Work task: Retype exactly the stretch of lines that begins at the line containing "22″ 32″ jednostranný stojan na letáky" and ends at the last line of the data, with no other lines.
*** Opening of Given entries ***
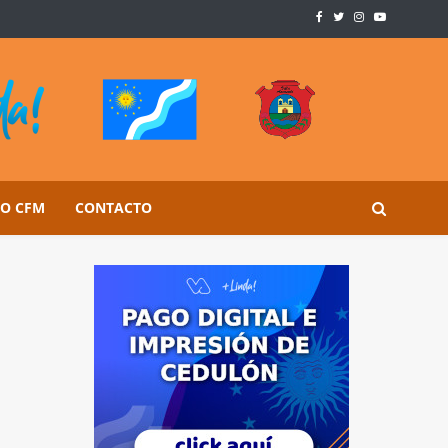
SO CFM
CONTACTO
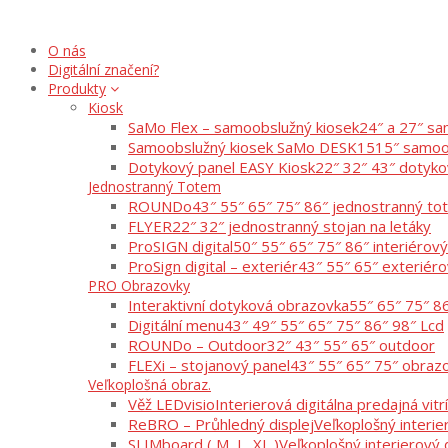
O nás
Digitální značení?
Produkty
Kiosk
SaMo Flex – samoobslužný kiosek
24″ a 27″ sa
Samoobslužný kiosek SaMo DESK15
15″ samoo
Dotykový panel EASY Kiosk
22″ 32″ 43″ dotyko
Jednostranný Totem
ROUNDo
43″ 55″ 65″ 75″ 86″ jednostranný t
FLYER
22″ 32″ jednostranný stojan na letáky
ProSIGN digital
50″ 55″ 65″ 75″ 86″ interiérov
ProSign digital – exteriér
43″ 55″ 65″ exteriér
PRO Obrazovky
Interaktivní dotyková obrazovka
55″ 65″ 75″ 8
Digitální menu
43″ 49″ 55″ 65″ 75″ 86″ 98″ Lcd
ROUNDo – Outdoor
32″ 43″ 55″ 65″ outdoor
FLEXi – stojanový panel
43″ 55″ 65″ 75″ obraz
Veľkoplošná obraz.
Věž LEDvisio
Interierová digitálna predajná vitr
ReBRO – Průhledný displej
Veľkoplošný interie
SLIMboard ( M, L, XL )
Veľkoplošný interierový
*** Close of Given entries ***
Answer to the exercise:
22″ 32″ jednostranný stojan na letáky
ProSIGN digital
50″ 55″ 65″ 75″ 86″ interiérov
ProSign digital – exteriér
43″ 55″ 65″ exteriér
PRO Obrazovky
Interaktivní dotyková obrazovka
55″ 65″ 75″ 8
Digitální menu
43″ 49″ 55″ 65″ 75″ 86″ 98″ Lcd
ROUNDo – Outdoor
32″ 43″ 55″ 65″ outdoor
FLEXi – stojanový panel
43″ 55″ 65″ 75″ obraz
Veľkoplošná obraz.
Věž LEDvisio
Interierová digitálna predajná vitr
ReBRO – Průhledný displej
Veľkoplošný interie
SLIMboard ( M, L, XL )
Veľkoplošný interierový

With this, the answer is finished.